**Exercise description**
Return only the stretch of the material below that begins with the line containing "Audacy Lite99Orlando.com PlayFMOnline.com" and ends with the line containing "That70sChannel.com iHeartMedia", exactly; both of those lines belong to it.
•••
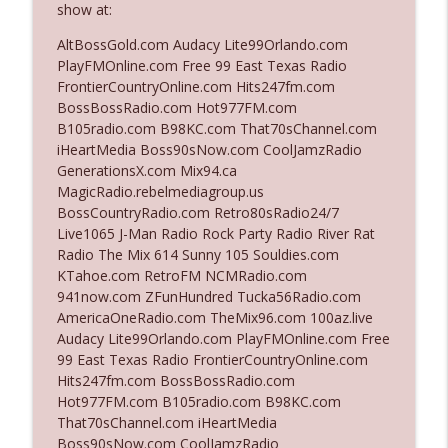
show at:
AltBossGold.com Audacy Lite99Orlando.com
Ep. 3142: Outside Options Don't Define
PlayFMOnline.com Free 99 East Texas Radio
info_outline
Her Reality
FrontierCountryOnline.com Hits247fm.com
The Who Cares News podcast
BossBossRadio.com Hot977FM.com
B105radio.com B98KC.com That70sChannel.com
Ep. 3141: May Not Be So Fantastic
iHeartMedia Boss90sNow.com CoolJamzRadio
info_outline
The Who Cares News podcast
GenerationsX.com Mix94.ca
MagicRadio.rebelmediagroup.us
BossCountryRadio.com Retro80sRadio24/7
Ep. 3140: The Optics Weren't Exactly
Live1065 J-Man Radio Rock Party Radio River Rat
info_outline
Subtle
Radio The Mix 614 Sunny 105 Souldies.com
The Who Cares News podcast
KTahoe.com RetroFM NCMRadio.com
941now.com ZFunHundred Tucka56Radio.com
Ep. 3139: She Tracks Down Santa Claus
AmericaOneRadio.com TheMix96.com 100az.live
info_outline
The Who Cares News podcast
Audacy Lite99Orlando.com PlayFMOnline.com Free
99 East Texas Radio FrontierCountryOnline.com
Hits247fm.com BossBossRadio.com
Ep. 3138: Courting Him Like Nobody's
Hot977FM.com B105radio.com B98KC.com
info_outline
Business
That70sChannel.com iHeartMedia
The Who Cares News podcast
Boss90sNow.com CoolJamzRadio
•••
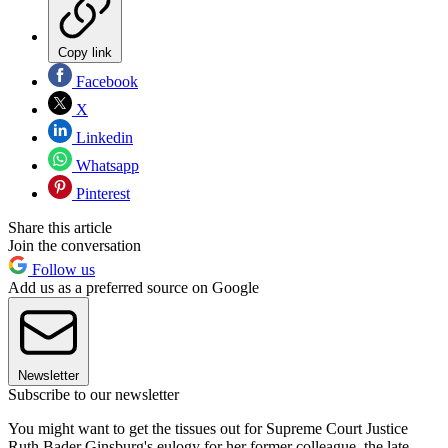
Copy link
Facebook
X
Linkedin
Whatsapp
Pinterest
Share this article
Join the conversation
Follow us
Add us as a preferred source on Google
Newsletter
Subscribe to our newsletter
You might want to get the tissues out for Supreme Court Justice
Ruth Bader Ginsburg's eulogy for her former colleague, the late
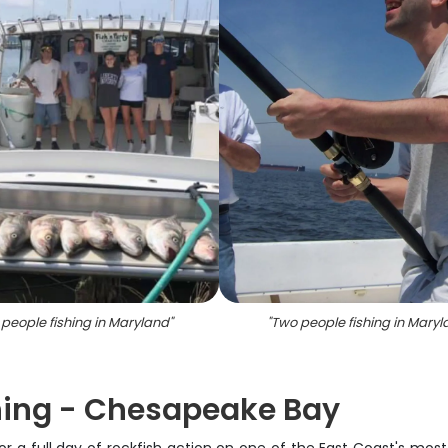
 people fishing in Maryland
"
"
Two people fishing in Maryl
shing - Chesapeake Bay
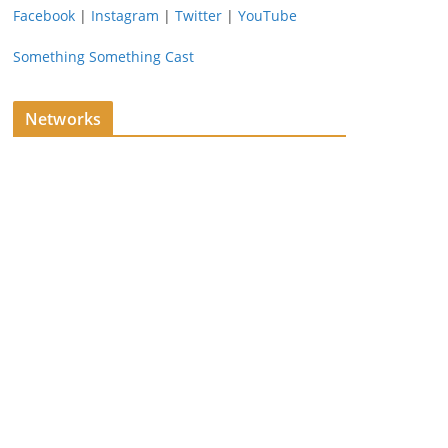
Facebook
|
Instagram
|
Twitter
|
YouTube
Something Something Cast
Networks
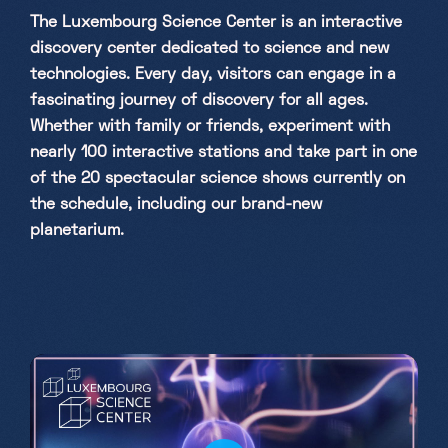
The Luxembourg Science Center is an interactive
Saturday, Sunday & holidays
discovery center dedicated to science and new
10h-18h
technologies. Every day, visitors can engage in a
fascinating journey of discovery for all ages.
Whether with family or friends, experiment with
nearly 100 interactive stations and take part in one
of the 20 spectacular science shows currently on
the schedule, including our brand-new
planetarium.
•••
**Worked solution**
Audacy Lite99Orlando.com PlayFMOnline.com Free
99 East Texas Radio FrontierCountryOnline.com
Hits247fm.com BossBossRadio.com
Ep. 3138: Courting Him Like Nobody's
Hot977FM.com B105radio.com B98KC.com
info_outline
Business
That70sChannel.com iHeartMedia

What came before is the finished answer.